The moment I saw her that autumn afternoon, I knew that I just had to have her. Sitting quietly in the shadows of the empty library, lit only by the lambent warmth of the reading lamp over the desk, her demure beauty ignited a fire in my soul that had been dormant for many centuries, and I knew that I must take her life force and make it my own.
ooOoo
I was born long before the present day in a small town in what is now Rumania as the dying embers of the Roman Empire were finally being extinguished by the hordes of barbarians from the East. My birth name was Vladislav, but I have long since taken a name more fitting to my adopted country, and today I am just plain Walter Drake.
Even in early childhood, I realised that I was different from my fellows. I could not share their delight in the bright sunlight of Spring and Summer and preferred to remain indoors reading while they played in the meadows outside the town walls. The light hurt my pale blue eyes, and my skin would burn and blister if I stayed outdoors too long. As I grew into adulthood, I slowly withdrew from normal society to inhabit the shadows, where I pursued my studies of ancient history and philosophy by the light of a solitary candle.
It was not until I was in my early twenties that I discovered the electrifying effect of blood upon my soul.
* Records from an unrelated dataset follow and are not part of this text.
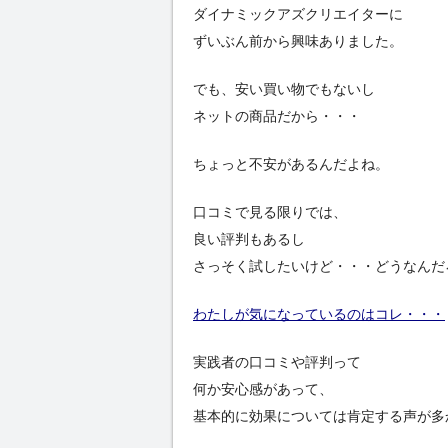
ダイナミックアズクリエイターに
ずいぶん前から興味ありました。
でも、安い買い物でもないし
ネットの商品だから・・・
ちょっと不安があるんだよね。
口コミで見る限りでは、
良い評判もあるし
さっそく試したいけど・・・どうなんだ
わたしが気になっているのはコレ・・・
実践者の口コミや評判って
何か安心感があって、
基本的に効果については肯定する声が多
I had always had a liking for raw meat, a rare treat in those days, but it was when I sucked the finger of a niece who had been left in my care — which she had carelessly cut on a piece of broken glass — that I first experienced the rush of energy that comes from drinking the blood of a fellow human being. It was far more intoxicating than any drug, and believe me, I have tried them all, from coca leaf and magic mushrooms to cocaine and heroin, as well as the concoctions of modern chemists.
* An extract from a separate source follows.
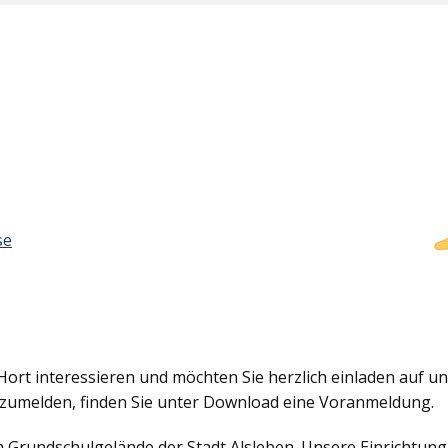
se
Hort interessieren und möchten Sie herzlich einladen auf uns
nzumelden, finden Sie unter Download eine Voranmeldung.
em Grundschulgelände der Stadt Alsleben. Unsere Einrichtun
After that first heady taste of the life essence of a mortal human, desire turned to addiction, and I sought ways to satisfy my overwhelming need. Very soon I discovered that blood was at its most potent during the act of love, when the life force of the victim pulses most vigorously. Oh, the ineffably sweet moment when I have pierced my willing victim’s succulent and yielding flesh at the very moment of her greatest ecstasy — a moment of divine rapture as I sink my teeth into her unguarded neck. There are no words to describe that climactic moment when I feel her life force flowing in an incandescent stream throughout my body as her blood pulses from her punctured arteries.
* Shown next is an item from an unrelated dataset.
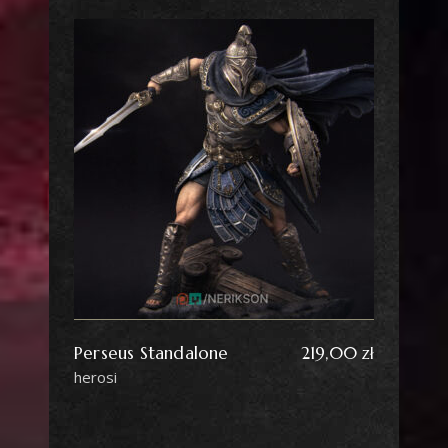
Perseus Standalone
219,00
zł
herosi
At this point in my tale, I feel I need to dispel the myths about vampires that have taken root in the human consciousness, mainly as a result of Bram Stoker’s gothic novella about Count Dracula. I once raised this with him over dinner, but his rejoinder was that the true facts about the life of a vampire were too dull to make a best-selling story, and even admitted that the character of Dracula was based on his actor friend Henry Irving, rather than a real-life vampire. The way we have been portrayed in films hasn't been much better, and Nosferatu was particularly insulting — the best portrayal by an actor, in my view, was Gary Oldman in Coppola’s Dracula, but there was still too much blood.
Our immortality is not dependent on drinking blood, merely that without it, life seems stale and flat, just like a typical winter's day in soggy Manchester compared to the brilliant light and colour of the Mediterranean. Like most of my kind, I stopped ageing at about the age of forty-five when the normal processes of fleshly decay became arrested, and I have looked the same now for nearly 1500 years. Nor is it true that daylight is mortally deadly to us. As I have said, direct sunlight is painful and burns our flesh, but we can live quite happily in subdued light, and the atmosphere of an industrial city such as Manchester, where the sun rarely penetrates the blanket of cloud and smog, is an ideal habitat.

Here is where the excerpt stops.